> **Task brief**: This task calls for copying every line in the data below that contains the word "Công".

> **Excerpted data**:

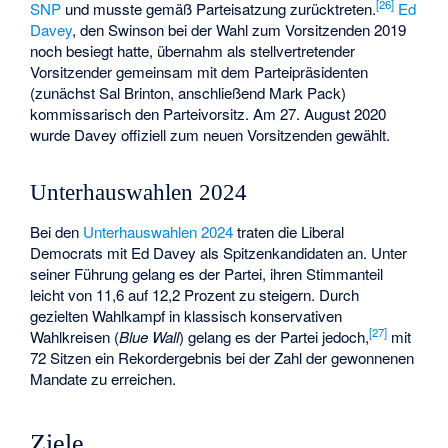
[
26
]
SNP
und musste gemäß Parteisatzung zurücktreten.
Ed
Davey
, den Swinson bei der Wahl zum Vorsitzenden 2019
noch besiegt hatte, übernahm als stellvertretender
Vorsitzender gemeinsam mit dem Parteipräsidenten
(zunächst
Sal Brinton
, anschließend Mark Pack)
kommissarisch den Parteivorsitz. Am 27. August 2020
wurde Davey offiziell zum neuen Vorsitzenden gewählt.
Unterhauswahlen 2024
Bei den
Unterhauswahlen 2024
traten die Liberal
Democrats mit Ed Davey als Spitzenkandidaten an. Unter
seiner Führung gelang es der Partei, ihren Stimmanteil
leicht von 11,6 auf 12,2 Prozent zu steigern. Durch
gezielten Wahlkampf in klassisch konservativen
[
27
]
Wahlkreisen (
Blue Wall
) gelang es der Partei jedoch,
mit
72 Sitzen ein Rekordergebnis bei der Zahl der gewonnenen
Mandate zu erreichen.
Ziele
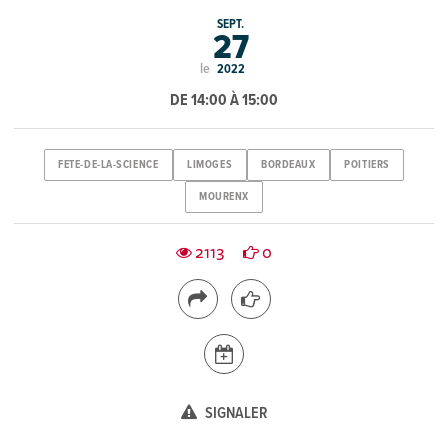
SEPT.
27
le
2022
DE 14:00 À 15:00
FETE-DE-LA-SCIENCE
LIMOGES
BORDEAUX
POITIERS
MOURENX
2113
0
SIGNALER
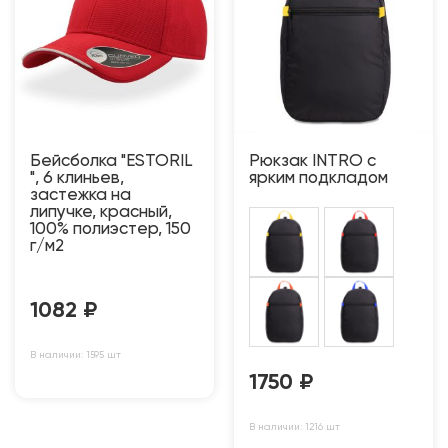
Бейсболка "ESTORIL
Рюкзак INTRO с
", 6 клиньев,
ярким подкладом
застежка на
липучке, красный,
100% полиэстер, 150
г/м2
1082
₽
В наличии: 1595 шт
1750
₽
В наличии: 1216 шт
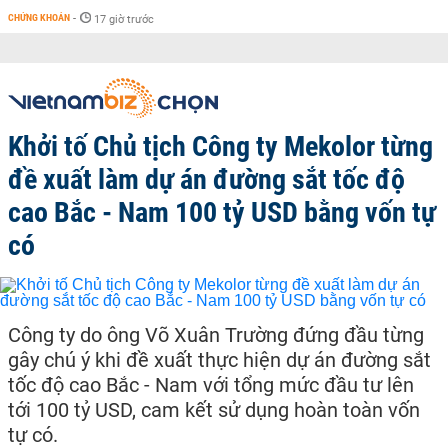
CHỨNG KHOÁN
-
17 giờ trước
Khởi tố Chủ tịch Công ty Mekolor từng
đề xuất làm dự án đường sắt tốc độ
cao Bắc - Nam 100 tỷ USD bằng vốn tự
có
Công ty do ông Võ Xuân Trường đứng đầu từng
gây chú ý khi đề xuất thực hiện dự án đường sắt
tốc độ cao Bắc - Nam với tổng mức đầu tư lên
tới 100 tỷ USD, cam kết sử dụng hoàn toàn vốn
tự có.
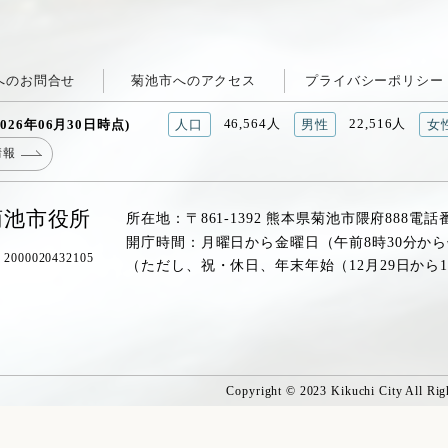
へのお問合せ
菊池市へのアクセス
プライバシーポリシー
46,564人
22,516人
026年06月30日時点)
人口
男性
女
情報
菊池市役所
所在地：〒861-1392 熊本県菊池市隈府888
電話
開庁時間：月曜日から金曜日（午前8時30分から
00020432105
（ただし、祝・休日、年末年始（12月29日から
Copyright © 2023 Kikuchi City All Rig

> **Result of this exercise**:
Khởi tố Chủ tịch Công ty Mekolor từng
Công ty do ông Võ Xuân Trường đứng đầu từng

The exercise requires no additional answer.